Look through the data below. Pick out the lines holding the string "kupona".

START RECORDS TO USE

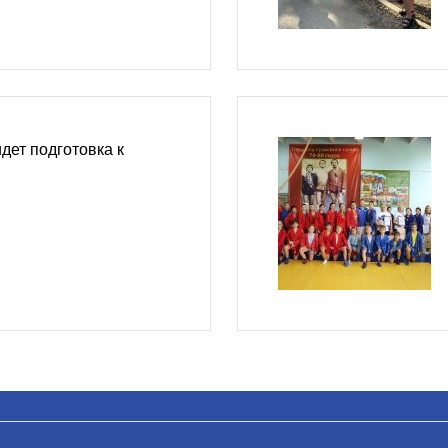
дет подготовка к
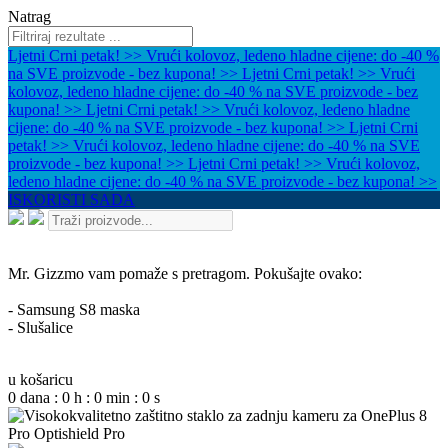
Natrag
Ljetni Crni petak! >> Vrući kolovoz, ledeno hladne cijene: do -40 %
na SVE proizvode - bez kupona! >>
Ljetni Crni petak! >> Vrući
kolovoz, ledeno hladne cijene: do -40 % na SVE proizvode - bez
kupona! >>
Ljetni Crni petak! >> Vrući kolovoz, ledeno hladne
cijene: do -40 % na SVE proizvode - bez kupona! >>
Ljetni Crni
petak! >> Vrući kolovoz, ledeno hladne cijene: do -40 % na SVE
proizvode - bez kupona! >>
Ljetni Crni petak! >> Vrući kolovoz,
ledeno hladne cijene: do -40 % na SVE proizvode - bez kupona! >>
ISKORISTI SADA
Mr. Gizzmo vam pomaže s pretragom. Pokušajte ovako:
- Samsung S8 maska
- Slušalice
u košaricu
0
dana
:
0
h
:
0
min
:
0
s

END RECORDS TO USE

TASK RESULT:
na SVE proizvode - bez kupona! >>
kupona! >>
cijene: do -40 % na SVE proizvode - bez kupona! >>
proizvode - bez kupona! >>
ledeno hladne cijene: do -40 % na SVE proizvode - bez kupona! >>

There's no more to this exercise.